Lead Organization(s): Ipswich River Watershed Association
Project Contact:
Neil Shea, Restoration Program Director, IRWA
nshea@ipswichriver.org
About the Project
Watershed(s): Ipswich
Municipalities: Topsfield, Boxford, Ipswich
Project Partners: Trout Unlimited Nor’East, Trout Unlimited National, Sea Run Brook Trout Coalition, MA DMF, Town of Topsfield, Town of Ipswich, Town of Boxford
Funders: National Fish and Wildlife Foundation New England Forest and Rivers Fund; Executive Office of Energy and Environmental Affairs- Municipal Vulnerability Preparedness Program
The Howlett Brook Watershed Restoration project utilizes a watershed approach to barrier mitigation. This project seeks to assess and improve fish passage in Howlett Brook, a tributary to the Ipswich River in northeastern Massachusetts, by prioritizing and removing barriers to passage for eastern brook trout and river herring. With additional funding from EEA’s Municipal Vulnerability Program, this project will complete 30% design plans and cost estimates for 18 barriers, assess the status of eastern brook trout populations, remove two high priority barriers and open 8 miles of stream and 68 acres of historic pond spawning habitat for river herring.

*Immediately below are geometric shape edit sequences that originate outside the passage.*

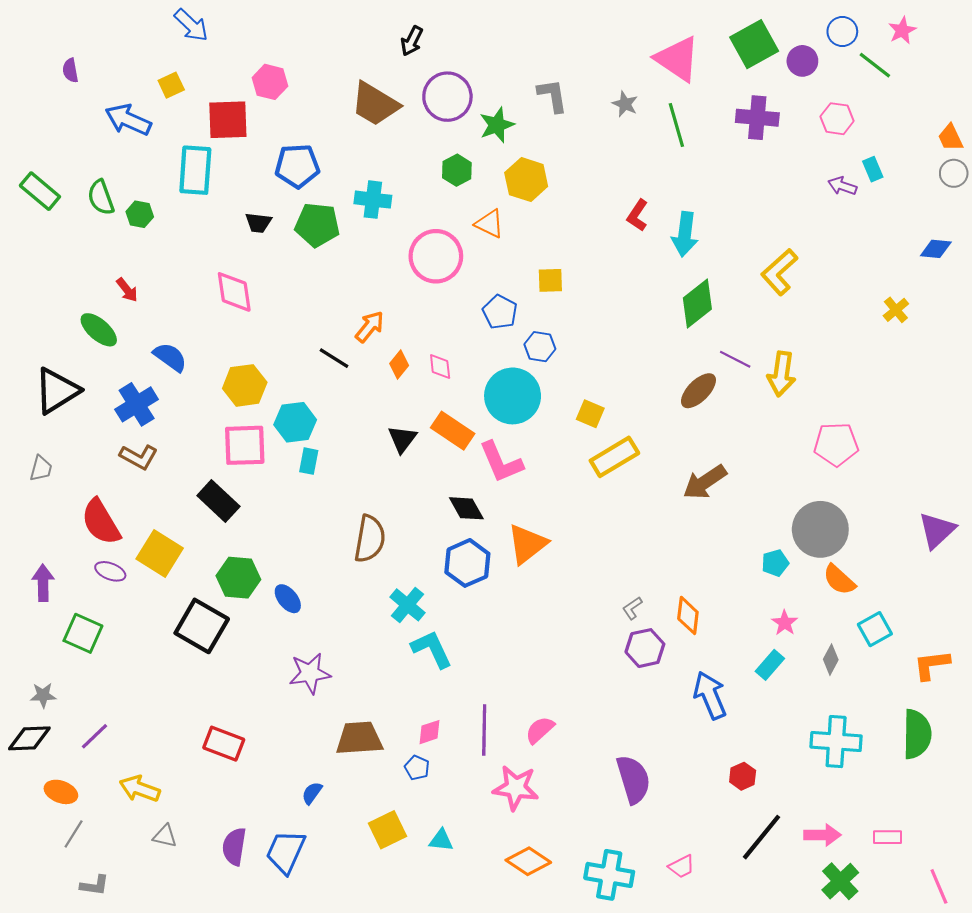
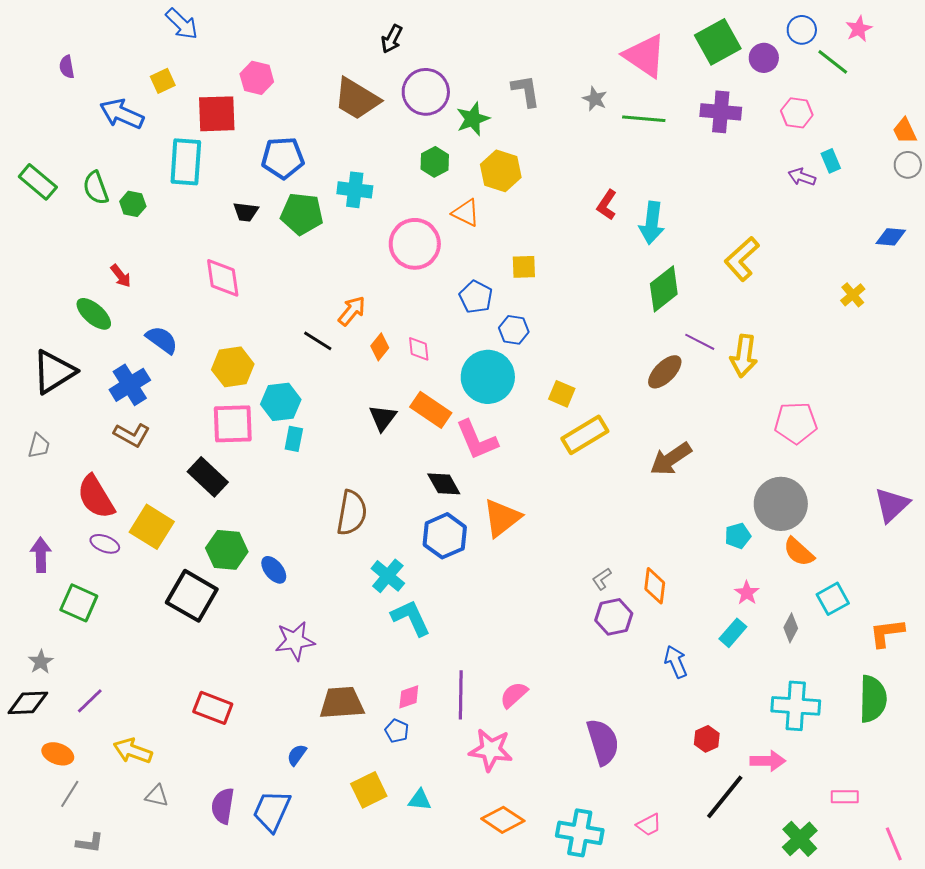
green line: (676, 125) -> (644, 119), turned -69
gray star: (43, 695) -> (41, 662), turned -30
blue arrow: (710, 695) -> (676, 662), size x0.7
pink arrow: (822, 835) -> (768, 761), moved

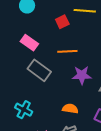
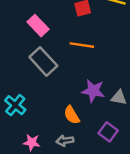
purple star: (82, 75) -> (93, 91), moved
orange semicircle: (70, 109) -> (72, 115), turned -140

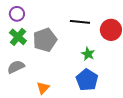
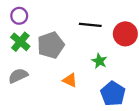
blue pentagon: (87, 80) -> (113, 94), moved
orange triangle: (43, 88) -> (70, 80), moved, turned -48

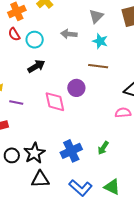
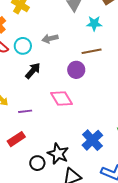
gray arrow: (69, 34) -> (50, 39), moved
cyan star: (100, 41) -> (94, 23), moved
purple circle: (76, 88) -> (76, 70), moved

The Howlett Brook Watershed Restoration project is a new approach to restoration. The focus on an entire sub-watershed comes from something both conservationists, and anyone who loves to fish, know well: If you restore healthy native fish populations, everything else comes along with it. Happy fish need healthy rivers and streams. To increase public awareness and support of the project, Ipswich River collaborated with Fort Point Theatre Channel on the Ocean of Rivers event series.
IRWA is currently working with the Town of Boxford on an MVP project to design and permit 3 culvert upgrades along Pye Brook, a Howlett tributary). Implementation of these designs will improve flood resiliency in Boxford as well as allow full terrestrial and aquatic passage for the first time.